# Sentiment Analysis Using Custom and Built-in GRU Models

This notebook demonstrates sentiment analysis on the IMDB movie reviews dataset using three different GRU architectures:

1. **Custom GRU** — a manually implemented GRU cell and model from scratch  
2. **Uni-directional GRU** — PyTorch's built-in GRU moving left-to-right  
3. **Bi-directional GRU** — PyTorch's built-in GRU capturing context in both directions  

We compare the training performance and evaluation metrics of these models to understand their strengths and weaknesses.

---

## Why GRUs?

Gated Recurrent Units (GRUs) are a popular type of RNN that efficiently capture dependencies in sequence data with fewer parameters than LSTMs. They help handle the vanishing gradient problem in RNNs, making them suitable for NLP tasks like sentiment classification.

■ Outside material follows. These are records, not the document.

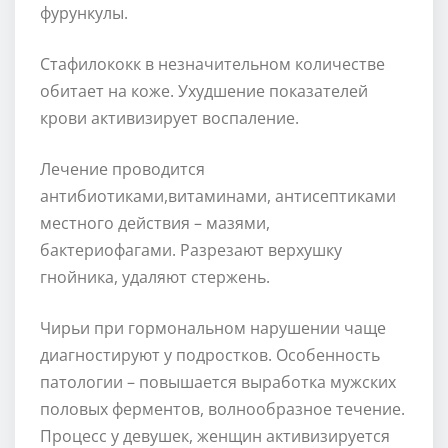
фурункулы.
Стафилококк в незначительном количестве
обитает на коже. Ухудшение показателей
крови активизирует воспаление.
Лечение проводится
антибиотиками,витаминами, антисептиками
местного действия – мазями,
бактериофагами. Разрезают верхушку
гнойника, удаляют стержень.
Чирьи при гормональном нарушении чаще
диагностируют у подростков. Особенность
патологии – повышается выработка мужских
половых ферментов, волнообразное течение.
Процесс у девушек, женщин активизируется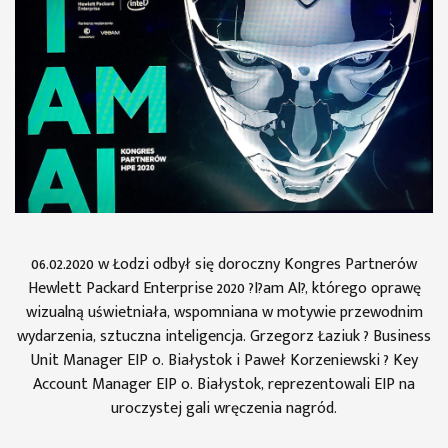
06.02.2020 w Łodzi odbył się doroczny Kongres Partnerów
Hewlett Packard Enterprise 2020 ?I?am AI?, którego oprawę
wizualną uświetniała, wspomniana w motywie przewodnim
wydarzenia, sztuczna inteligencja. Grzegorz Łaziuk ? Business
Unit Manager EIP o. Białystok i Paweł Korzeniewski ? Key
Account Manager EIP o. Białystok, reprezentowali EIP na
uroczystej gali wręczenia nagród.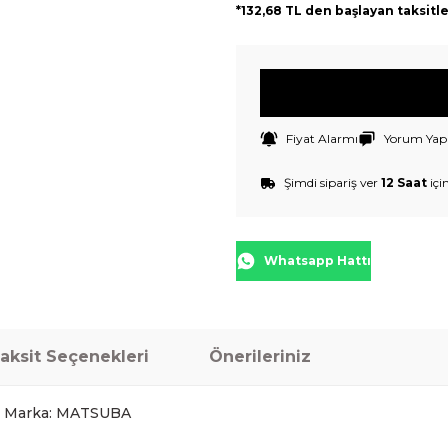
*132,68 TL den başlayan taksitle
Fiyat Alarmı
Yorum Yap
Şimdi sipariş ver
12 Saat
içi
Whatsapp Hattı
aksit Seçenekleri
Önerileriniz
4 Marka: MATSUBA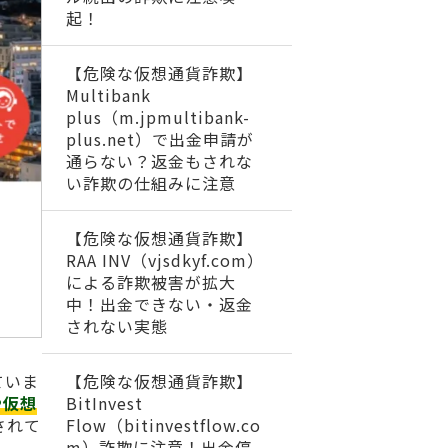
起！
【危険な仮想通貨詐欺】
Multibank
plus（m.jpmultibank-
plus.net）で出金申請が
通らない？返金もされな
い詐欺の仕組みに注意
【危険な仮想通貨詐欺】
RAA INV（vjsdkyf.com）
による詐欺被害が拡大
中！出金できない・返金
されない実態
【危険な仮想通貨詐欺】
ていま
BitInvest
や仮想
Flow（bitinvestflow.co
されて
m）詐欺に注意！出金停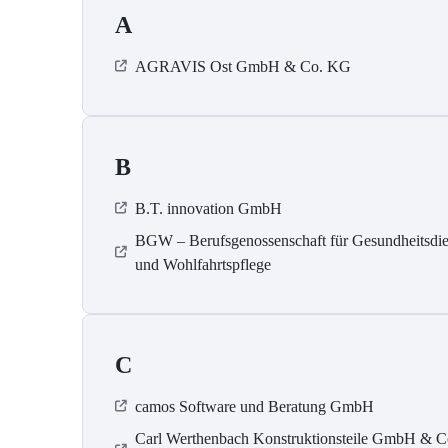
A
AGRAVIS Ost GmbH & Co. KG
B
B.T. innovation GmbH
BGW – Berufsgenossenschaft für Gesundheitsdie
und Wohlfahrtspflege
C
camos Software und Beratung GmbH
Carl Werthenbach Konstruktionsteile GmbH & C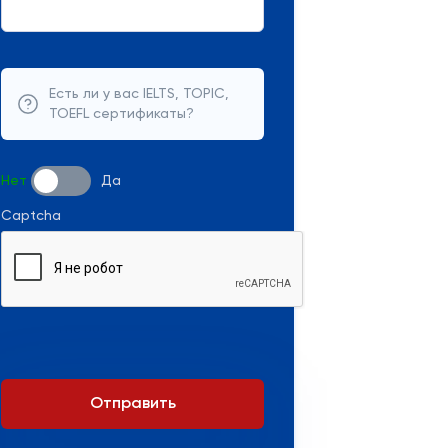
Есть ли у вас IELTS, TOPIC,
TOEFL сертификаты?
Нет
Да
Captcha
Отправить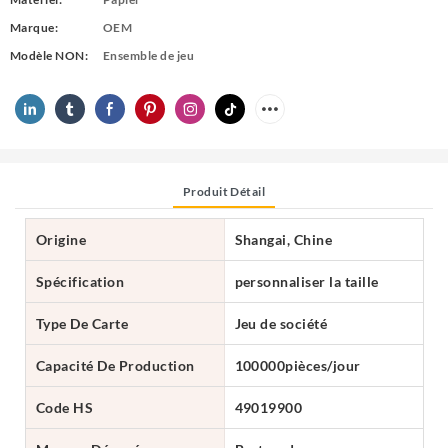
Marque:
OEM
Modèle NON:
Ensemble de jeu
Produit Détail
Origine
Shangai, Chine
Spécification
personnaliser la taille
Type De Carte
Jeu de société
Capacité De Production
100000pièces/jour
Code HS
49019900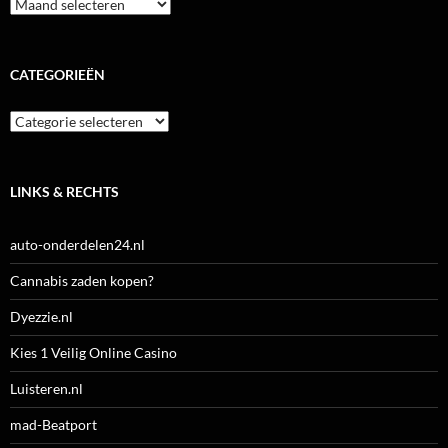
Archieven
CATEGORIEËN
Categorieën
LINKS & RECHTS
auto-onderdelen24.nl
Cannabis zaden kopen?
Dyezzie.nl
Kies 1 Veilig Online Casino
Luisteren.nl
mad-Beatport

## Dataset and Preprocessing

We use the IMDB dataset with labeled movie reviews as positive or negative.

Key preprocessing steps include:

- Tokenizing text into words (excluding punctuation)
- Building a vocabulary based on token frequency
- Mapping tokens and labels to integer indices
- Padding sequences within each batch for uniform input length

The data is then loaded into PyTorch DataLoaders for efficient mini-batch training.


In [None]:
import torch
import torch.nn as nn
import matplotlib.pyplot as plt

from dataloader_generator import get_dataloaders
from models import GRU_Sentiment_Analysis, GRULeftToRight, BidirectionalGRU
from utils import train_each_models, plot_confusion_matrix

device = torch.device("cuda" if torch.cuda.is_available() else "cpu")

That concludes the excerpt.